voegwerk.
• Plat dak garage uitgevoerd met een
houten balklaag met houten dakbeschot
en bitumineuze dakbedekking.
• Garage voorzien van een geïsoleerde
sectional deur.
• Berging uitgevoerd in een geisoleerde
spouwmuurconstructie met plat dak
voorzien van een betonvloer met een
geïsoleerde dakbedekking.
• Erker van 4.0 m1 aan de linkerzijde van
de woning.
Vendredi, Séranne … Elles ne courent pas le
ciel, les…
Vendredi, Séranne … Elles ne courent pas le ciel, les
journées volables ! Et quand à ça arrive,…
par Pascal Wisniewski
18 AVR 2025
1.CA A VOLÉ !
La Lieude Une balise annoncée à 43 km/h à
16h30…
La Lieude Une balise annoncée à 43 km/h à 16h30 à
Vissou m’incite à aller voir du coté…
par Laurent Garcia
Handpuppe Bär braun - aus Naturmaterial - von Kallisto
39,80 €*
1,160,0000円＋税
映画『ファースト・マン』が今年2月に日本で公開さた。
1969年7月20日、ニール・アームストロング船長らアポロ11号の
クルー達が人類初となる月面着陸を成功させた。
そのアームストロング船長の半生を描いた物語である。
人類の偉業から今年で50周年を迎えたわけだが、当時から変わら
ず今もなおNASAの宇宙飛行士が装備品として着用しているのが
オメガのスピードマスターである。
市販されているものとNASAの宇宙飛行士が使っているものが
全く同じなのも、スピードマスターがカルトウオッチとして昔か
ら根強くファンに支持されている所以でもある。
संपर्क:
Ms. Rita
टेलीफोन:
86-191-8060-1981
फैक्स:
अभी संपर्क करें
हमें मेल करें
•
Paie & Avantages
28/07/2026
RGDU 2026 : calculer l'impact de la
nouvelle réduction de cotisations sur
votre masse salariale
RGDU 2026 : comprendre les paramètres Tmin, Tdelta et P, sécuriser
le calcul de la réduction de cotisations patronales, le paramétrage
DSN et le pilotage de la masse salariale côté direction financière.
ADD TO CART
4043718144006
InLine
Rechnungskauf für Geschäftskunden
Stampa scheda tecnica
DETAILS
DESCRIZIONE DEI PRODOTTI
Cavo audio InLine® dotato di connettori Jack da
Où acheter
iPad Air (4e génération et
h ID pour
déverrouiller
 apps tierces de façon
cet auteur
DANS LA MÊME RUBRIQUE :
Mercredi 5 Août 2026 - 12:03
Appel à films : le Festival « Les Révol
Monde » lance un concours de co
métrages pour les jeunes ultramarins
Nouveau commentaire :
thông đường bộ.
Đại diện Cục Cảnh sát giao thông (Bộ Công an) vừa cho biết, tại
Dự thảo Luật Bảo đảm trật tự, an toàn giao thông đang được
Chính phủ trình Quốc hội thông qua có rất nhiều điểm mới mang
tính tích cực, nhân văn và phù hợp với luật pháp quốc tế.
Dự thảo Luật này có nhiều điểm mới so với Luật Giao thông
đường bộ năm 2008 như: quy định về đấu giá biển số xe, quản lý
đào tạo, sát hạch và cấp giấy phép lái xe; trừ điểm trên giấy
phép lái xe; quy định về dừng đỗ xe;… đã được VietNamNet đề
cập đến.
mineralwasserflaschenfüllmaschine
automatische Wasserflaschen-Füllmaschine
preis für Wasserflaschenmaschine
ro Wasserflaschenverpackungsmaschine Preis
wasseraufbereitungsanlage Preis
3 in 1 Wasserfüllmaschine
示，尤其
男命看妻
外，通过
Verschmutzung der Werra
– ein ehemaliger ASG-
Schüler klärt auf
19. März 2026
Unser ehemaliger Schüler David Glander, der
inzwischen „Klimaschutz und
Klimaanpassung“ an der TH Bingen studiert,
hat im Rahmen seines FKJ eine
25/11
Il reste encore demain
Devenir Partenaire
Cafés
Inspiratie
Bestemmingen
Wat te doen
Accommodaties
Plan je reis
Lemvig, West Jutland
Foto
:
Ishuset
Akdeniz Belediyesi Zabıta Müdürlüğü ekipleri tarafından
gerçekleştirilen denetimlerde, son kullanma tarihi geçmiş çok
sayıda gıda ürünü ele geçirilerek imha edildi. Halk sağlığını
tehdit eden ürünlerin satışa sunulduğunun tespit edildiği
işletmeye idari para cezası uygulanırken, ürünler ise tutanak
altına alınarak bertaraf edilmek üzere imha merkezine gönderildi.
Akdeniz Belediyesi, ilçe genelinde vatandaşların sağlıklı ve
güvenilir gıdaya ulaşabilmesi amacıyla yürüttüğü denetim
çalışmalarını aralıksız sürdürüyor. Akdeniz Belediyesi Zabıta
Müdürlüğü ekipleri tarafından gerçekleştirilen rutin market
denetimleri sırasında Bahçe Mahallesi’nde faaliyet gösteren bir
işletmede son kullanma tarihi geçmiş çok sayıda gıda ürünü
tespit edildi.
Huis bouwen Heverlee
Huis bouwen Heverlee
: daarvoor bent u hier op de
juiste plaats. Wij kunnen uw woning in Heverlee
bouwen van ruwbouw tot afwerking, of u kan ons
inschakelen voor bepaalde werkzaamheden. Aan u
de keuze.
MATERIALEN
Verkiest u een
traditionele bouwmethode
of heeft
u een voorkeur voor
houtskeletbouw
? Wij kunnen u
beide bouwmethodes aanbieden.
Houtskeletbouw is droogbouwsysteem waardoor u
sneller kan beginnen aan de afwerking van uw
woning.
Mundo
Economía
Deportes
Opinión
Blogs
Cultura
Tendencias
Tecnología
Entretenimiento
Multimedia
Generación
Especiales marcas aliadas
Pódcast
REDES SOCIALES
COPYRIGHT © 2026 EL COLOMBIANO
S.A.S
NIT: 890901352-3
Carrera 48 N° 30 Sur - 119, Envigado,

....

* **TASK PROMPT**
Your answer should repeat every entry exactly.

* **EXERCISE RESPONSE**
voegwerk.
• Plat dak garage uitgevoerd met een
houten balklaag met houten dakbeschot
en bitumineuze dakbedekking.
• Garage voorzien van een geïsoleerde
sectional deur.
• Berging uitgevoerd in een geisoleerde
spouwmuurconstructie met plat dak
voorzien van een betonvloer met een
geïsoleerde dakbedekking.
• Erker van 4.0 m1 aan de linkerzijde van
de woning.
Vendredi, Séranne … Elles ne courent pas le
ciel, les…
Vendredi, Séranne … Elles ne courent pas le ciel, les
journées volables ! Et quand à ça arrive,…
par Pascal Wisniewski
18 AVR 2025
1.CA A VOLÉ !
La Lieude Une balise annoncée à 43 km/h à
16h30…
La Lieude Une balise annoncée à 43 km/h à 16h30 à
Vissou m’incite à aller voir du coté…
par Laurent Garcia
Handpuppe Bär braun - aus Naturmaterial - von Kallisto
39,80 €*
1,160,0000円＋税
映画『ファースト・マン』が今年2月に日本で公開さた。
1969年7月20日、ニール・アームストロング船長らアポロ11号の
クルー達が人類初となる月面着陸を成功させた。
そのアームストロング船長の半生を描いた物語である。
人類の偉業から今年で50周年を迎えたわけだが、当時から変わら
ず今もなおNASAの宇宙飛行士が装備品として着用しているのが
オメガのスピードマスターである。
市販されているものとNASAの宇宙飛行士が使っているものが
全く同じなのも、スピードマスターがカルトウオッチとして昔か
ら根強くファンに支持されている所以でもある。
संपर्क:
Ms. Rita
टेलीफोन:
86-191-8060-1981
फैक्स:
अभी संपर्क करें
हमें मेल करें
•
Paie & Avantages
28/07/2026
RGDU 2026 : calculer l'impact de la
nouvelle réduction de cotisations sur
votre masse salariale
RGDU 2026 : comprendre les paramètres Tmin, Tdelta et P, sécuriser
le calcul de la réduction de cotisations patronales, le paramétrage
DSN et le pilotage de la masse salariale côté direction financière.
ADD TO CART
4043718144006
InLine
Rechnungskauf für Geschäftskunden
Stampa scheda tecnica
DETAILS
DESCRIZIONE DEI PRODOTTI
Cavo audio InLine® dotato di connettori Jack da
Où acheter
iPad Air (4e génération et
h ID pour
déverrouiller
 apps tierces de façon
cet auteur
DANS LA MÊME RUBRIQUE :
Mercredi 5 Août 2026 - 12:03
Appel à films : le Festival « Les Révol
Monde » lance un concours de co
métrages pour les jeunes ultramarins
Nouveau commentaire :
thông đường bộ.
Đại diện Cục Cảnh sát giao thông (Bộ Công an) vừa cho biết, tại
Dự thảo Luật Bảo đảm trật tự, an toàn giao thông đang được
Chính phủ trình Quốc hội thông qua có rất nhiều điểm mới mang
tính tích cực, nhân văn và phù hợp với luật pháp quốc tế.
Dự thảo Luật này có nhiều điểm mới so với Luật Giao thông
đường bộ năm 2008 như: quy định về đấu giá biển số xe, quản lý
đào tạo, sát hạch và cấp giấy phép lái xe; trừ điểm trên giấy
phép lái xe; quy định về dừng đỗ xe;… đã được VietNamNet đề
cập đến.
mineralwasserflaschenfüllmaschine
automatische Wasserflaschen-Füllmaschine
preis für Wasserflaschenmaschine
ro Wasserflaschenverpackungsmaschine Preis
wasseraufbereitungsanlage Preis
3 in 1 Wasserfüllmaschine
示，尤其
男命看妻
外，通过
Verschmutzung der Werra
– ein ehemaliger ASG-
Schüler klärt auf
19. März 2026
Unser ehemaliger Schüler David Glander, der
inzwischen „Klimaschutz und
Klimaanpassung“ an der TH Bingen studiert,
hat im Rahmen seines FKJ eine
25/11
Il reste encore demain
Devenir Partenaire
Cafés
Inspiratie
Bestemmingen
Wat te doen
Accommodaties
Plan je reis
Lemvig, West Jutland
Foto
:
Ishuset
Akdeniz Belediyesi Zabıta Müdürlüğü ekipleri tarafından
gerçekleştirilen denetimlerde, son kullanma tarihi geçmiş çok
sayıda gıda ürünü ele geçirilerek imha edildi. Halk sağlığını
tehdit eden ürünlerin satışa sunulduğunun tespit edildiği
işletmeye idari para cezası uygulanırken, ürünler ise tutanak
altına alınarak bertaraf edilmek üzere imha merkezine gönderildi.
Akdeniz Belediyesi, ilçe genelinde vatandaşların sağlıklı ve
güvenilir gıdaya ulaşabilmesi amacıyla yürüttüğü denetim
çalışmalarını aralıksız sürdürüyor. Akdeniz Belediyesi Zabıta
Müdürlüğü ekipleri tarafından gerçekleştirilen rutin market
denetimleri sırasında Bahçe Mahallesi’nde faaliyet gösteren bir
işletmede son kullanma tarihi geçmiş çok sayıda gıda ürünü
tespit edildi.
Huis bouwen Heverlee
Huis bouwen Heverlee
: daarvoor bent u hier op de
juiste plaats. Wij kunnen uw woning in Heverlee
bouwen van ruwbouw tot afwerking, of u kan ons
inschakelen voor bepaalde werkzaamheden. Aan u
de keuze.
MATERIALEN
Verkiest u een
traditionele bouwmethode
of heeft
u een voorkeur voor
houtskeletbouw
? Wij kunnen u
beide bouwmethodes aanbieden.
Houtskeletbouw is droogbouwsysteem waardoor u
sneller kan beginnen aan de afwerking van uw
woning.
Mundo
Economía
Deportes
Opinión
Blogs
Cultura
Tendencias
Tecnología
Entretenimiento
Multimedia
Generación
Especiales marcas aliadas
Pódcast
REDES SOCIALES
COPYRIGHT © 2026 EL COLOMBIANO
S.A.S
NIT: 890901352-3
Carrera 48 N° 30 Sur - 119, Envigado,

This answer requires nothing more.